Cosa serve per approvare la riforma

Per passare, la riforma ha bisogno di una maggioranza qualificata, dato che comporta una modifica dell’articolo 7 della Costituzione, che dispone che la giornata lavorativa duri al massimo 8 ore per un totale di 44 ore settimanali, salvo diversi accordi collettivi. Con la nuova legge le ore scenderebbero a 36: per la verità lavorare otto ore per quattro giorni darebbe un totale di 32, ma nel testo verrebbero previste 4 ore di straordinari già incluse nel contratto, per un totale di massimo 36 ore di lavoro in quattro giorni.
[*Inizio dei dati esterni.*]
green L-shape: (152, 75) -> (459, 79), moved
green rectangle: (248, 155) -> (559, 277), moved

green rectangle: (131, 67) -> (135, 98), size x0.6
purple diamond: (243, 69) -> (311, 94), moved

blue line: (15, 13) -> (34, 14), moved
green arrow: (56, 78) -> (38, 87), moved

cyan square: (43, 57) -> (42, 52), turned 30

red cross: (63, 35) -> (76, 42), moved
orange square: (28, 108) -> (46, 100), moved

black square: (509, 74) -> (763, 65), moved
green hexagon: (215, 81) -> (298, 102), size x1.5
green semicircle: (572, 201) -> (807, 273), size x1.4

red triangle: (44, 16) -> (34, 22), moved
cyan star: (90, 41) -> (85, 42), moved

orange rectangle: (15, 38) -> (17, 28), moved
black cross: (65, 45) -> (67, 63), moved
Di fatto, si potrebbe lavorare per 9 ore al giorno e non più 8, ma staccando la spina già al giovedì sera. Poiché la maggioranza che sostiene il governo Lula è già di per sé risicata al Congresso, servono necessariamente i voti di almeno una parte dell’opposizione. Alla Camera, che conta 513 membri, la quota da raggiungere è di almeno 308 voti favorevoli: al momento ad appoggiare l’iniziativa sono 234 deputati, compresi alcuni di centrodestra ma nessuno del Partito Liberale dell’ex presidente – e rivale di Lula – Jair Bolsonaro, che facendosi portavoce degli industriali si è già detto fortemente contrario.
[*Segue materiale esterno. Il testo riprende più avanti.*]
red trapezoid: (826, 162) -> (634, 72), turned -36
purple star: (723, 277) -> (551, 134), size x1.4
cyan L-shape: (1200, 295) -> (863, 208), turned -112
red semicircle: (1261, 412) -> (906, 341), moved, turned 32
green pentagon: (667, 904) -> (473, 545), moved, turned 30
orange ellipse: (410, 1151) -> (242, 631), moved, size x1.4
La sfida politica e le resistenze al cambiamento

La Confindustria locale sostiene infatti che la “scala 4×3” farebbe lievitare i costi per le aziende di oltre 200 miliardi di reais, con una perdita di produttività stimata in 31 miliardi. Per questo motivo lo stesso Lula sta evitando di mettere il cappello su questa battaglia e infatti il suo partito, il PT, la sta solo prudentemente appoggiando e il presidente non si è mai esposto personalmente. Una parte importante del mondo imprenditoriale è convinta che un cambiamento di questo tipo vada lasciato alla contrattazione collettiva, come già previsto dalla Costituzione. Anche perché se è innegabile che molti settori potrebbero beneficiarne, come ampiamente dimostrato in tutto il mondo, è altrettanto da tenere in considerazione che altri settori – come la sanità o la giustizia – non potrebbero applicarla se non con l’assunzione di più personale e dunque con costi insostenibili. E la soluzione di applicare la riforma solo per alcuni lavoratori e non per altri genererebbe una evidente discriminazione, se non di tipo economico, sicuramente sulla qualità della vita. Tuttavia, la proposta piace ai cittadini: già 3 milioni di loro hanno firmato la petizione online lanciata dal movimento VAT, per una vita che non sia solo lavoro.